Jacobs would become a top amateur, winning national titles in the Golden Gloves and becoming the AAU middleweight champion in 2006. He turned pro the next year, knocking his first opponent out in just 29 seconds on the undercard of the Floyd Mayweather Jr.-Ricky Hatton fight in Las Vegas.

Jacobs won his first 20 fights before being stopped in the fifth round of his 2010 bout with Dmitry Pirog. The loss was devastating, but Jacobs came back to win his next two fights within the distance.

Then the tumor was discovered, and Jacobs began a battle of another sort. Meanwhile, the bills mounted and he didn't know if he would ever be able to make a living in the ring again.

''I went from being a world-class athlete to having to move back in with my mom because of all the bills stacked high,'' he said. ''You don't know how you're going to provide for yourself in the near future.''

Jacobs finally began training again after his last radiation treatments.
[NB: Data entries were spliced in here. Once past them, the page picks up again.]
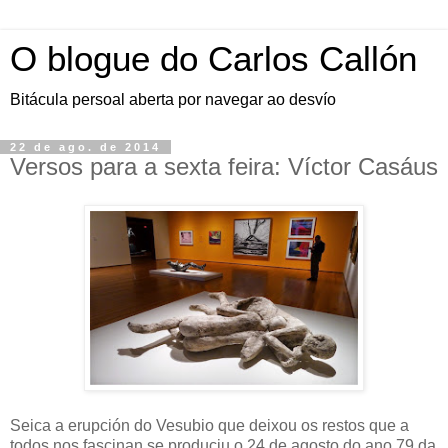
O blogue do Carlos Callón
Bitácula persoal aberta por navegar ao desvío
22 de ago. de 2014
Versos para a sexta feira: Víctor Casáus
Seica a erupción do Vesubio que deixou os restos que a
todos nos fascinan se produciu o 24 de agosto do ano 79 da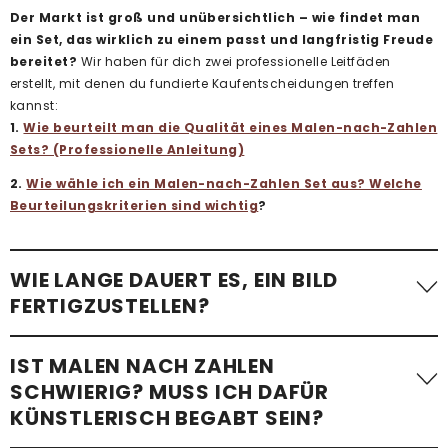
Der Markt ist groß und unübersichtlich – wie findet man
ein Set, das wirklich zu einem passt und langfristig Freude
bereitet?
Wir haben für dich zwei professionelle Leitfäden
erstellt, mit denen du fundierte Kaufentscheidungen treffen
kannst:
1.
Wie beurteilt man die Qualität eines Malen-nach-Zahlen
Sets? (Professionelle Anleitung)
2.
Wie wähle ich ein Malen-nach-Zahlen Set aus? Welche
Beurteilungskriterien sind wichtig
?
WIE LANGE DAUERT ES, EIN BILD
FERTIGZUSTELLEN?
Die benötigte Zeit variiert stark. Ein einfaches Malen-nach-
IST MALEN NACH ZAHLEN
Zahlen-Bild mit wenigen Flächen – etwa
ein Kindermotiv –
SCHWIERIG? MUSS ICH DAFÜR
kann in etwa einer Stunde fertiggestellt werden
.
KÜNSTLERISCH BEGABT SEIN?
Komplexere Motive mit vielen kleinen Flächen, besonders bei
Erwachsenen-Sets im Standardformat, benötigen im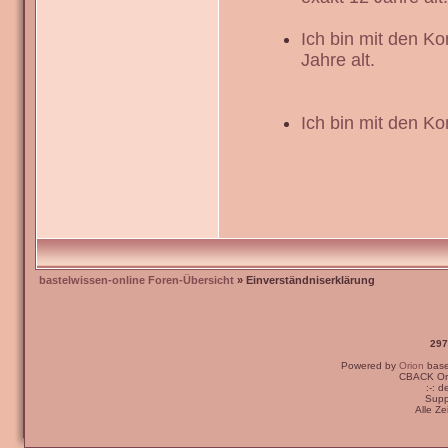
Ich bin mit den K
Jahre alt.
Ich bin mit den Ko
bastelwissen-online Foren-Übersicht
» Einverständniserklärung
297
Powered by
Orion
bas
CBACK Ori
:-: 
Supp
Alle Z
For months he labored in the gym, hoping against hope he would find what he once had.

''I always said to myself that if I wasn't 100 percent ready in the gym I wouldn't risk my life inside a boxing ring,'' he said. ''But one day I started sparring and it started to feel like things were getting better. I started to get my touch back, my pivots and old moves like I used to do.''

The real test, though, came in his first fight back. It came on the first boxing card at the new Barclay's Center, and Jacobs passed it by knocking out Josh Luteran in the first round.

Jacobs would go on to win the WBA version of the 160-pound title, though he is still not the first name people talk about in the middleweight division. That could change, however, if he gets - and wins - fights against the likes of Miguel Cotto, Canelo Alvarez and Gennady Golovkin.

''That's the way the sport goes,'' Jacobs said. ''You're not a name unless you beat a name. But I'm looking forward to stepping up in competition and creating a name for myself.''

Whether that happens depends on a lot of things going right in a sport where things can go bad quickly.

But after beating cancer, it hardly seems like an even fight.